As sucessivas transformações pelas quais a Tragédia passou, e os autores dessas transformações, são bem conhecidos. Já a Comédia não tem uma história, porque de início não foi tratada com seriedade. Muito se passou antes que o Arconte concedesse um coro cômico a um poeta; até então as performances se faziam por voluntariado. A Comédia já tinha tomado formas definidas quando pela primeira vez ouvimos falar de poetas cômicos célebres. Quem as equipou com máscaras, ou prólogos, ou grandes elencos – estes e outros detalhes similares permanecem desconhecidos. Quanto ao enredo, veio originalmente da Sicília; mas dos dramaturgos atenienses, Crates foi o primeiro que, abandonando a forma “iâmbica” e a satírica, generalizou seus temas e enredos.

A Epopeia concorda com a Tragédia na medida em que é uma imitação em verso de personalidades de um tipo superior. Diferem, na medida em que a poesia Épica admite somente uma métrica, e, em sua forma, é narrativa. Diferem ainda nas suas dimensões: pois a Tragédia busca, até onde possível, confinar-se a si mesma em uma única revolução do sol, ou exceder minimamente esse limite. A ação Épica, por sua vez, não tem limites de tempo. Este, portanto, é um segundo ponto de diferenciação; embora na origem a mesma liberdade fosse admitida tanto na poesia trágica quanto na épica.
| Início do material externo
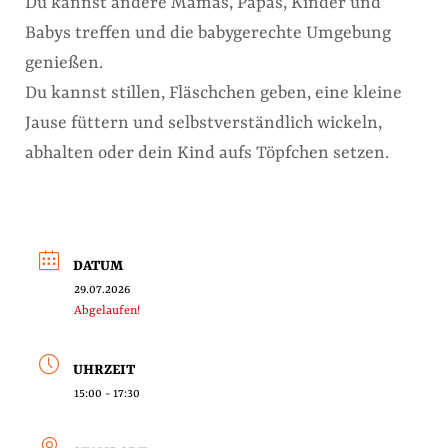
Du kannst andere Mamas, Papas, Kinder und
Babys treffen und die babygerechte Umgebung
genießen.
Du kannst stillen, Fläschchen geben, eine kleine
Jause füttern und selbstverständlich wickeln,
abhalten oder dein Kind aufs Töpfchen setzen.
DATUM
29.07.2026
Abgelaufen!
UHRZEIT
15:00 - 17:30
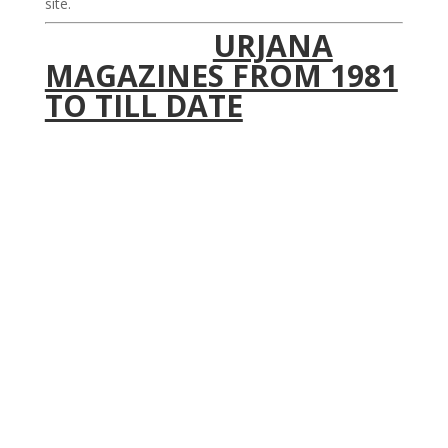
site.
URJANA
MAGAZINES FROM 1981
TO TILL DATE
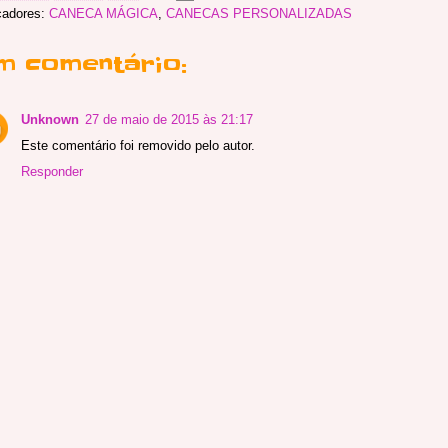
cadores:
CANECA MÁGICA
,
CANECAS PERSONALIZADAS
m comentário:
Unknown
27 de maio de 2015 às 21:17
Este comentário foi removido pelo autor.
Responder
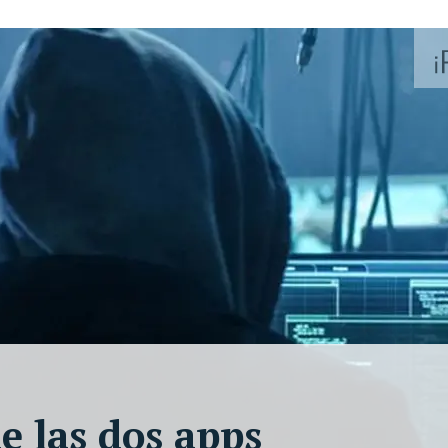
e las dos apps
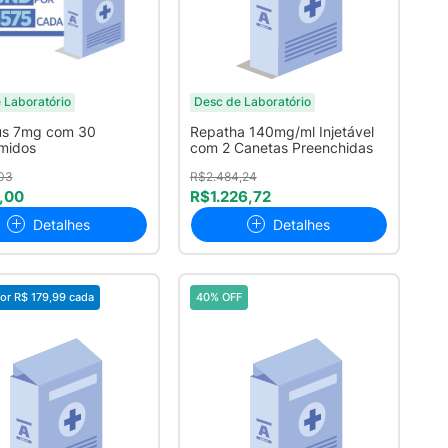
 Laboratório
Desc de Laboratório
us 7mg com 30
Repatha 140mg/ml Injetável
midos
com 2 Canetas Preenchidas
03
R$2.484,24
,00
R$1.226,72
Detalhes
Detalhes
or
R$ 179,99
cada
40% OFF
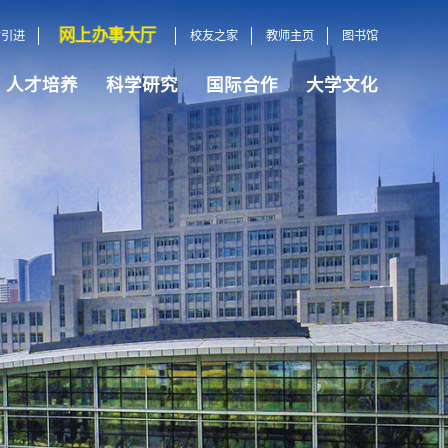
网上办事大厅
才引进
校友之家
教师主页
图书馆
人才培养
科学研究
国际合作
大学文化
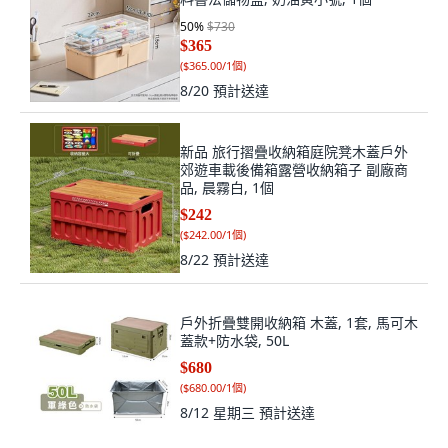
50
%
$730
$365
(
$365.00/1個
)
8/20
預計送達
新品 旅行摺疊收納箱庭院凳木蓋戶外
郊遊車載後備箱露營收納箱子 副廠商
品, 晨霧白, 1個
$242
(
$242.00/1個
)
8/22
預計送達
戶外折疊雙開收納箱 木蓋, 1套, 馬可木
蓋款+防水袋, 50L
$680
(
$680.00/1個
)
8/12 星期三
預計送達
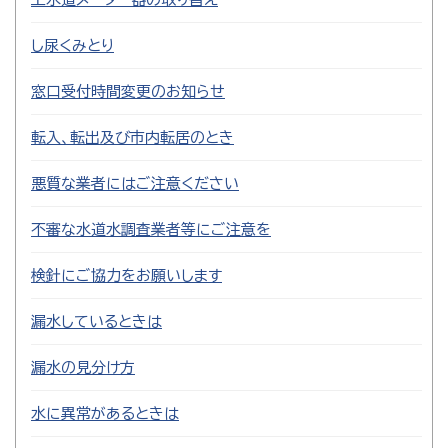
し尿くみとり
窓口受付時間変更のお知らせ
転入、転出及び市内転居のとき
悪質な業者にはご注意ください
不審な水道水調査業者等にご注意を
検針にご協力をお願いします
漏水しているときは
漏水の見分け方
水に異常があるときは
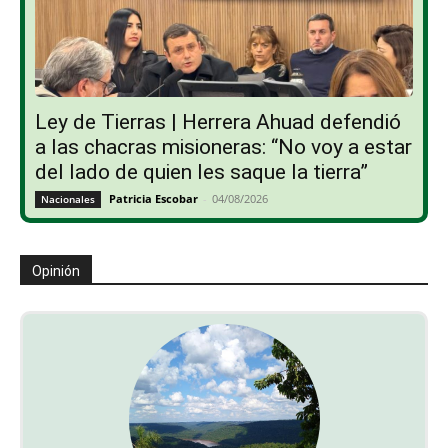
Ley de Tierras | Herrera Ahuad defendió
a las chacras misioneras: “No voy a estar
del lado de quien les saque la tierra”
Patricia Escobar
-
04/08/2026
Nacionales
Opinión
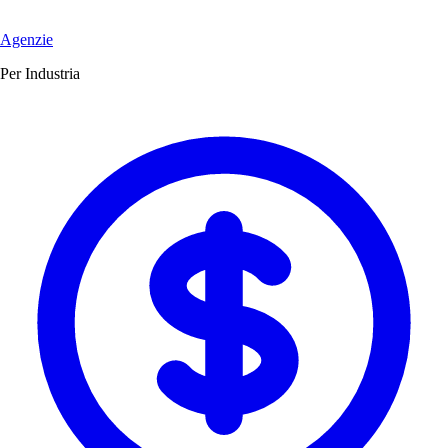
Agenzie
Per Industria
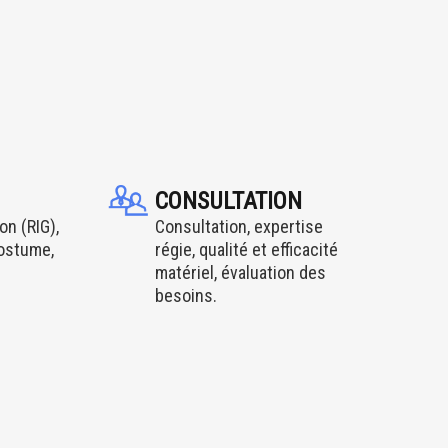
CONSULTATION
on (RIG),
Consultation, expertise
costume,
régie, qualité et efficacité
matériel, évaluation des
besoins.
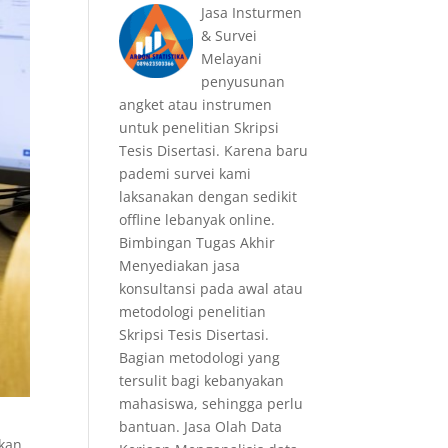
Jasa Insturmen
& Survei
Melayani
penyusunan
angket atau instrumen
untuk penelitian Skripsi
Tesis Disertasi. Karena baru
pademi survei kami
laksanakan dengan sedikit
offline lebanyak online.
Bimbingan Tugas Akhir
Menyediakan jasa
konsultansi pada awal atau
metodologi penelitian
Skripsi Tesis Disertasi.
Bagian metodologi yang
tersulit bagi kebanyakan
mahasiswa, sehingga perlu
bantuan. Jasa Olah Data
akan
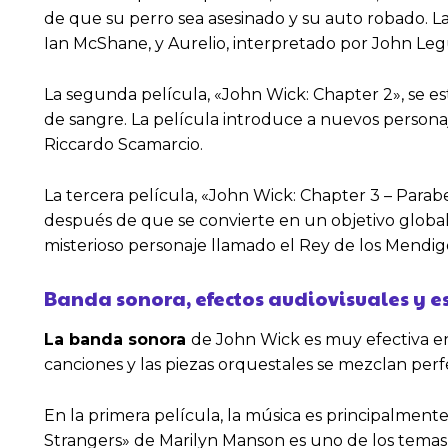
de que su perro sea asesinado y su auto robado. L
Ian McShane, y Aurelio, interpretado por John Le
La segunda película, «John Wick: Chapter 2», se e
de sangre. La película introduce a nuevos personaj
Riccardo Scamarcio.
La tercera película, «John Wick: Chapter 3 – Parab
después de que se convierte en un objetivo global.
misterioso personaje llamado el Rey de los Mendig
Banda sonora, efectos audiovisuales y es
La banda sonora
de John Wick es muy efectiva e
canciones y las piezas orquestales se mezclan per
En la primera película, la música es principalmente
Strangers» de Marilyn Manson es uno de los temas 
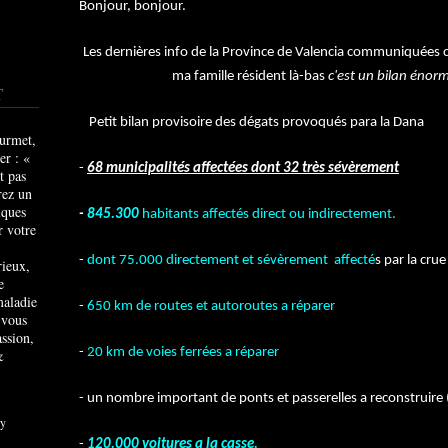
Bonjour, bonjour.
Les dernières info de la Province de Valencia communiquées
ma famille résident là-bas
c'est un bilan énorme
T
Petit bilan provisoire des dégats provoqués para la Dana
-
68 municipalités affectées dont 32 très sévèrement
-
845.300
habitants affectés direct ou indirectement.
-
dont 75.000 directement et sévèrement affecté
s par la crue
rieux,
e
maladie
-
650 km de routes et autoroutes a réparer
 vous
ssion,
-
20 km de voies ferrées a réparer
&
- un nombre important de ponts et passerelles a reconstruire (j 
y
-
120.000 voitures a la casse.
De suas partes constituintes algumas são comuns a ambas, algumas são exclusivas da Tragédia, e portanto quem quer que saiba o que é bom e o que é mau nas Tragédias, também o sabe nas Epopeias. Todos os elementos de um poema épico podem ser encontrados na Tragédia, mas dos elementos da Tragédia nem todos podem ser encontradas na Epopeia.